For anyone who knows me well enough, you would know that my last several years have been less than my plan. I have faced challenges, financial struggle, consequences of poor decisions, and I have simply faced life. Sometimes that is what happens. Sometimes we just do what we think is best, we try to live right, and still life happens. In October 2010, I made the decision to move back to New Jersey from Florida. I had just finished college and was near completion of my Masters Degree. I was offered an opportunity to work at a church as a youth pastor. In my mind, I didn’t really have many other options. I knew I needed job experience. I knew I needed to pay off the student debt that would soon be my burden. So I left Florida behind. It wasn’t so much a leap of faith as it was just taking the opportunity as it was presented. But in those 4 1/2 years between then and now, I have seen a lot of the depth of what that decision really meant.

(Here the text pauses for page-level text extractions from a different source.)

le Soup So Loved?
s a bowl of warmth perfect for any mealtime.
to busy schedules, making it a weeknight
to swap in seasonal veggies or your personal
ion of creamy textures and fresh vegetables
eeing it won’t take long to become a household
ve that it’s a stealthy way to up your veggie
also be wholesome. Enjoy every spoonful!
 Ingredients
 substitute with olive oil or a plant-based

In 4 years I have worked in 2 churches alongside also working in 2 different coffee shops (one I which I am still employed), a school, a temp position, and free-lance photography. I have been actively engaged with a young adult community, among which I have met many of my now best friends. I committed to working in adult industry outreach. My schedule was often busy. My life was more than often hectic and busy simply to be busy. I think I partly chose to be busy because I like having a lot on my plate. I also think I chose to be busy to cover up the fact that I hated waiting. I have known for years what I wanted to do in theory, I just couldn’t necessarily put my finger on what exactly that would look like. So I kept busy wandering through my life of the past 4 years. It hasn’t been bad…by no means am I saying that these past few years have been terrible. However, I am saying that when found in the waiting, it can be hard to push through the mundane and mediocre daily occurrences of life.

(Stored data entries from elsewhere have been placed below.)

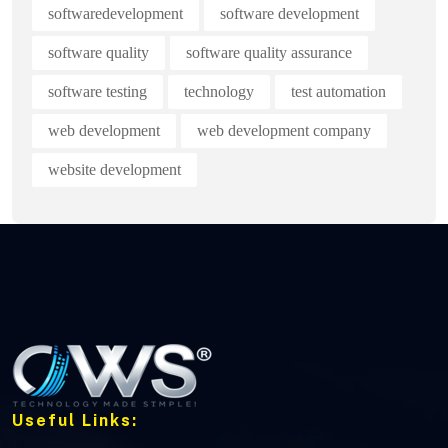
softwaredevelopment
software development
software quality
software quality assurance
software testing
technology
test automation
web development
web development company
website development
Useful Links:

I think of the Hebrews (Israelites) and their journey to the Promised Land. They were not allowed to enter the land because they weren’t obedient to God. So for 40 years they wandered through the desert, through life, through the mundane. For 40 years….Its hard for me to fathom that time frame simply because I haven’t lived 40 years yet. What I find crazy about it is that God chose to let them wander in the desert, in a state of just waiting for the promise, because he wanted to show them that He knows what he is doing. Sometimes God using time…time that can be boring, discouraging, frustrating, and not what is desired, simply because he wants us to get it. He wants us to understand that he is God, that he loves us, that he has a plan for us. For 4 years, I have been waiting for God to give me direction on the next thing, next step, next chapter of my life. For 4 years God told me to wait and be obedient with where he has placed me. I feel as though now is the time where the Promised Land is attainable. I don’t necessarily mean life will be easy from this point on or that I’ll get everything I’ve ever wanted. I do believe that I am seeing a lot of God’s faithfulness right now. I am seeing a lot of his clear favor and blessing. For me, I think this is the turning point where I get to move into the next phase. He has been doing a lot already, don’t get me wrong, but I think a lot of the desert years might be behind me…the years of just wandering and wondering what he was doing. In a quick leap of faith, I transferred my job at Starbucks to Fort Campbell in Tennessee, stepped down from all volunteer and leadership commitments, ended memberships and began apartment hunting. In a matter of three weeks, my life was turned upside down (queue Fresh Prince haha). I still don’t really know all that is ahead. Now I get to walk in obedience and faithfulness and honor of what he has done and will still do.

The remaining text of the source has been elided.